======== THE DATA ========
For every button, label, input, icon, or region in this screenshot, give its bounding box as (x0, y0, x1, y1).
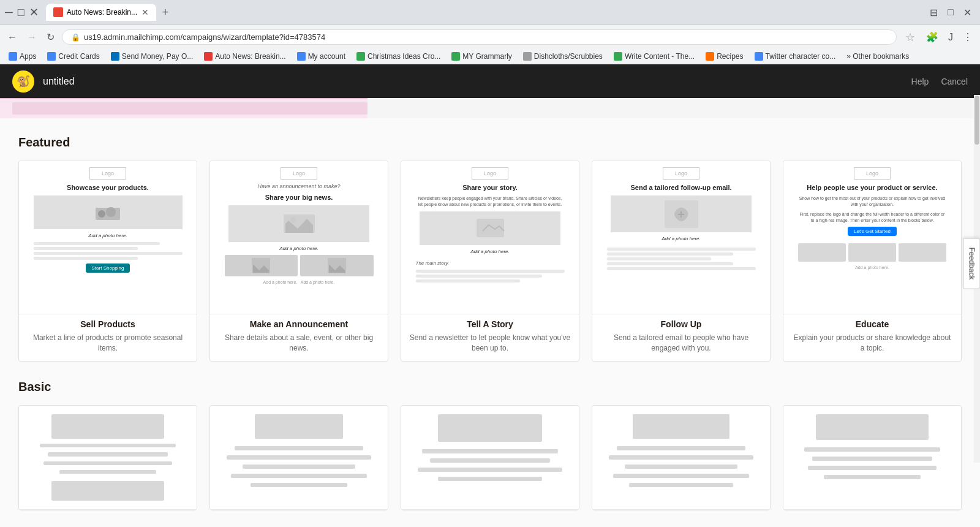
app-logo[interactable]: 🐒 (12, 70, 34, 93)
preview-add-photo: Add a photo here. (470, 249, 510, 254)
tab-close-button[interactable]: ✕ (141, 7, 149, 17)
window-maximize[interactable]: □ (18, 6, 24, 19)
window-minimize[interactable]: ─ (5, 6, 13, 19)
banner-content (12, 102, 368, 115)
preview-lines (607, 248, 756, 270)
basic-line (235, 446, 363, 450)
template-follow-up[interactable]: Logo Send a tailored follow-up email. Ad… (592, 161, 771, 362)
help-link[interactable]: Help (911, 77, 929, 86)
basic-img (633, 414, 729, 439)
bookmark-christmas[interactable]: Christmas Ideas Cro... (353, 51, 444, 62)
maximize-button[interactable]: □ (948, 7, 954, 18)
bookmark-label: Recipes (717, 52, 743, 61)
basic-template-4[interactable] (592, 405, 771, 510)
bookmark-auto-news[interactable]: Auto News: Breakin... (200, 51, 289, 62)
lock-icon: 🔒 (71, 33, 80, 42)
bookmark-grammarly[interactable]: MY Grammarly (448, 51, 515, 62)
bookmark-dishcloths[interactable]: Dishcloths/Scrubbies (519, 51, 606, 62)
template-preview-educate: Logo Help people use your product or ser… (783, 161, 961, 314)
basic-img (255, 414, 343, 439)
bookmarks-bar: Apps Credit Cards Send Money, Pay O... A… (0, 49, 980, 64)
preview-bottom-images (798, 243, 947, 262)
feedback-tab[interactable]: Feedback (963, 238, 980, 289)
profile-button[interactable]: J (948, 32, 953, 43)
bookmark-twitter[interactable]: Twitter character co... (751, 51, 840, 62)
basic-img (51, 414, 164, 439)
preview-caption: Add a photo here. (855, 265, 889, 270)
basic-preview-2 (210, 406, 388, 510)
template-sell-products[interactable]: Logo Showcase your products. Add a photo… (18, 161, 197, 362)
basic-line (418, 468, 562, 472)
preview-add-photo: Add a photo here. (662, 236, 701, 241)
bookmark-other[interactable]: » Other bookmarks (843, 51, 913, 62)
template-description: Share details about a sale, event, or ot… (210, 332, 388, 361)
preview-lines (34, 242, 183, 260)
bookmark-star[interactable]: ☆ (905, 31, 915, 44)
basic-line (617, 446, 745, 450)
bookmark-favicon (706, 52, 714, 61)
template-preview-followup: Logo Send a tailored follow-up email. Ad… (592, 161, 770, 314)
basic-line (48, 452, 168, 456)
reload-button[interactable]: ↻ (44, 29, 57, 45)
bookmark-favicon (356, 52, 365, 61)
bookmark-credit-cards[interactable]: Credit Cards (43, 51, 103, 62)
bookmark-send-money[interactable]: Send Money, Pay O... (107, 51, 197, 62)
campaign-title: untitled (43, 76, 75, 87)
basic-line (422, 449, 559, 453)
basic-template-1[interactable] (18, 405, 197, 510)
basic-section-title: Basic (18, 380, 962, 394)
browser-chrome: ─ □ ✕ Auto News: Breakin... ✕ + ⊟ □ ✕ ← … (0, 0, 980, 64)
basic-line (438, 477, 542, 481)
template-make-announcement[interactable]: Logo Have an announcement to make? Share… (209, 161, 388, 362)
bookmark-label: MY Grammarly (462, 52, 511, 61)
window-close[interactable]: ✕ (29, 6, 39, 19)
svg-point-2 (106, 207, 116, 217)
preview-headline: Help people use your product or service. (807, 183, 937, 192)
preview-logo: Logo (281, 167, 317, 180)
basic-preview-3 (401, 406, 579, 510)
new-tab-button[interactable]: + (159, 5, 173, 20)
bookmark-label: » Other bookmarks (846, 52, 909, 61)
bookmark-label: Dishcloths/Scrubbies (534, 52, 603, 61)
basic-line (43, 461, 172, 465)
basic-preview-1 (19, 406, 197, 510)
extensions-button[interactable]: 🧩 (926, 31, 938, 43)
template-preview-story: Logo Share your story. Newsletters keep … (401, 161, 579, 314)
cancel-link[interactable]: Cancel (941, 77, 968, 86)
basic-template-3[interactable] (401, 405, 579, 510)
active-browser-tab[interactable]: Auto News: Breakin... ✕ (46, 4, 156, 21)
preview-image (420, 211, 560, 245)
basic-template-2[interactable] (209, 405, 388, 510)
bookmark-favicon (47, 52, 56, 61)
restore-button[interactable]: ⊟ (930, 7, 938, 18)
preview-logo: Logo (663, 167, 699, 180)
preview-small-img-1 (798, 243, 846, 262)
tab-title: Auto News: Breakin... (67, 8, 138, 17)
menu-button[interactable]: ⋮ (963, 31, 973, 43)
basic-templates-grid (18, 405, 962, 510)
template-tell-story[interactable]: Logo Share your story. Newsletters keep … (401, 161, 579, 362)
template-educate[interactable]: Logo Help people use your product or ser… (783, 161, 962, 362)
bookmark-label: Auto News: Breakin... (215, 52, 285, 61)
template-name: Follow Up (592, 314, 770, 332)
scroll-thumb[interactable] (974, 96, 979, 145)
bookmark-write-content[interactable]: Write Content - The... (610, 51, 698, 62)
svg-point-1 (98, 210, 105, 218)
basic-template-5[interactable] (783, 405, 962, 510)
preview-paragraph: Show how to get the most out of your pro… (798, 195, 947, 208)
bookmark-my-account[interactable]: My account (293, 51, 349, 62)
preview-small-images (225, 255, 374, 276)
bookmark-label: Twitter character co... (766, 52, 836, 61)
bookmark-favicon (614, 52, 622, 61)
mailchimp-icon: 🐒 (17, 75, 30, 88)
basic-img (438, 414, 542, 442)
bookmark-recipes[interactable]: Recipes (702, 51, 747, 62)
basic-img (51, 481, 164, 500)
close-button[interactable]: ✕ (963, 7, 971, 18)
back-button[interactable]: ← (5, 29, 20, 45)
template-name: Sell Products (19, 314, 197, 332)
bookmark-apps[interactable]: Apps (5, 51, 40, 62)
basic-line (812, 457, 933, 461)
forward-button[interactable]: → (24, 29, 39, 45)
url-bar[interactable]: 🔒 us19.admin.mailchimp.com/campaigns/wiz… (62, 29, 897, 45)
========
**EXERCISE AIM**
An exact copy of every entry above is needed, with the pictures left out.

**OUTPUT OF THE EXERCISE**
For every button, label, input, icon, or region in this screenshot, give its bounding box as (x0, y0, x1, y1).
app-logo[interactable]: 🐒 (12, 70, 34, 93)
preview-add-photo: Add a photo here. (470, 249, 510, 254)
tab-close-button[interactable]: ✕ (141, 7, 149, 17)
window-maximize[interactable]: □ (18, 6, 24, 19)
window-minimize[interactable]: ─ (5, 6, 13, 19)
banner-content (12, 102, 368, 115)
preview-lines (607, 248, 756, 270)
basic-line (235, 446, 363, 450)
template-follow-up[interactable]: Logo Send a tailored follow-up email. Ad… (592, 161, 771, 362)
help-link[interactable]: Help (911, 77, 929, 86)
basic-img (633, 414, 729, 439)
bookmark-christmas[interactable]: Christmas Ideas Cro... (353, 51, 444, 62)
maximize-button[interactable]: □ (948, 7, 954, 18)
bookmark-label: Recipes (717, 52, 743, 61)
basic-template-4[interactable] (592, 405, 771, 510)
bookmark-auto-news[interactable]: Auto News: Breakin... (200, 51, 289, 62)
lock-icon: 🔒 (71, 33, 80, 42)
bookmark-grammarly[interactable]: MY Grammarly (448, 51, 515, 62)
bookmark-dishcloths[interactable]: Dishcloths/Scrubbies (519, 51, 606, 62)
template-preview-educate: Logo Help people use your product or ser… (783, 161, 961, 314)
basic-img (255, 414, 343, 439)
bookmarks-bar: Apps Credit Cards Send Money, Pay O... A… (0, 49, 980, 64)
preview-bottom-images (798, 243, 947, 262)
feedback-tab[interactable]: Feedback (963, 238, 980, 289)
profile-button[interactable]: J (948, 32, 953, 43)
bookmark-twitter[interactable]: Twitter character co... (751, 51, 840, 62)
basic-img (51, 414, 164, 439)
preview-caption: Add a photo here. (855, 265, 889, 270)
basic-preview-2 (210, 406, 388, 510)
template-sell-products[interactable]: Logo Showcase your products. Add a photo… (18, 161, 197, 362)
basic-line (418, 468, 562, 472)
preview-add-photo: Add a photo here. (662, 236, 701, 241)
bookmark-other[interactable]: » Other bookmarks (843, 51, 913, 62)
template-description: Share details about a sale, event, or ot… (210, 332, 388, 361)
preview-lines (34, 242, 183, 260)
bookmark-star[interactable]: ☆ (905, 31, 915, 44)
basic-line (617, 446, 745, 450)
bookmark-favicon (706, 52, 714, 61)
template-preview-followup: Logo Send a tailored follow-up email. Ad… (592, 161, 770, 314)
basic-line (48, 452, 168, 456)
reload-button[interactable]: ↻ (44, 29, 57, 45)
bookmark-favicon (356, 52, 365, 61)
bookmark-credit-cards[interactable]: Credit Cards (43, 51, 103, 62)
bookmark-send-money[interactable]: Send Money, Pay O... (107, 51, 197, 62)
campaign-title: untitled (43, 76, 75, 87)
basic-line (422, 449, 559, 453)
basic-template-1[interactable] (18, 405, 197, 510)
basic-section-title: Basic (18, 380, 962, 394)
browser-chrome: ─ □ ✕ Auto News: Breakin... ✕ + ⊟ □ ✕ ← … (0, 0, 980, 64)
basic-line (438, 477, 542, 481)
template-make-announcement[interactable]: Logo Have an announcement to make? Share… (209, 161, 388, 362)
bookmark-label: MY Grammarly (462, 52, 511, 61)
window-close[interactable]: ✕ (29, 6, 39, 19)
svg-point-2 (106, 207, 116, 217)
preview-headline: Help people use your product or service. (807, 183, 937, 192)
preview-logo: Logo (281, 167, 317, 180)
basic-preview-3 (401, 406, 579, 510)
new-tab-button[interactable]: + (159, 5, 173, 20)
bookmark-label: » Other bookmarks (846, 52, 909, 61)
bookmark-label: Dishcloths/Scrubbies (534, 52, 603, 61)
basic-line (43, 461, 172, 465)
basic-preview-1 (19, 406, 197, 510)
extensions-button[interactable]: 🧩 (926, 31, 938, 43)
template-preview-story: Logo Share your story. Newsletters keep … (401, 161, 579, 314)
cancel-link[interactable]: Cancel (941, 77, 968, 86)
basic-template-3[interactable] (401, 405, 579, 510)
active-browser-tab[interactable]: Auto News: Breakin... ✕ (46, 4, 156, 21)
preview-image (420, 211, 560, 245)
basic-template-2[interactable] (209, 405, 388, 510)
bookmark-favicon (47, 52, 56, 61)
restore-button[interactable]: ⊟ (930, 7, 938, 18)
preview-logo: Logo (663, 167, 699, 180)
preview-small-img-1 (798, 243, 846, 262)
tab-title: Auto News: Breakin... (67, 8, 138, 17)
menu-button[interactable]: ⋮ (963, 31, 973, 43)
basic-templates-grid (18, 405, 962, 510)
template-tell-story[interactable]: Logo Share your story. Newsletters keep … (401, 161, 579, 362)
template-educate[interactable]: Logo Help people use your product or ser… (783, 161, 962, 362)
bookmark-label: Auto News: Breakin... (215, 52, 285, 61)
template-name: Follow Up (592, 314, 770, 332)
scroll-thumb[interactable] (974, 96, 979, 145)
bookmark-write-content[interactable]: Write Content - The... (610, 51, 698, 62)
svg-point-1 (98, 210, 105, 218)
basic-template-5[interactable] (783, 405, 962, 510)
preview-paragraph: Show how to get the most out of your pro… (798, 195, 947, 208)
bookmark-my-account[interactable]: My account (293, 51, 349, 62)
preview-small-images (225, 255, 374, 276)
bookmark-label: Twitter character co... (766, 52, 836, 61)
bookmark-favicon (614, 52, 622, 61)
mailchimp-icon: 🐒 (17, 75, 30, 88)
basic-img (438, 414, 542, 442)
bookmark-recipes[interactable]: Recipes (702, 51, 747, 62)
basic-img (51, 481, 164, 500)
close-button[interactable]: ✕ (963, 7, 971, 18)
back-button[interactable]: ← (5, 29, 20, 45)
template-name: Sell Products (19, 314, 197, 332)
bookmark-apps[interactable]: Apps (5, 51, 40, 62)
basic-line (812, 457, 933, 461)
forward-button[interactable]: → (24, 29, 39, 45)
url-bar[interactable]: 🔒 us19.admin.mailchimp.com/campaigns/wiz… (62, 29, 897, 45)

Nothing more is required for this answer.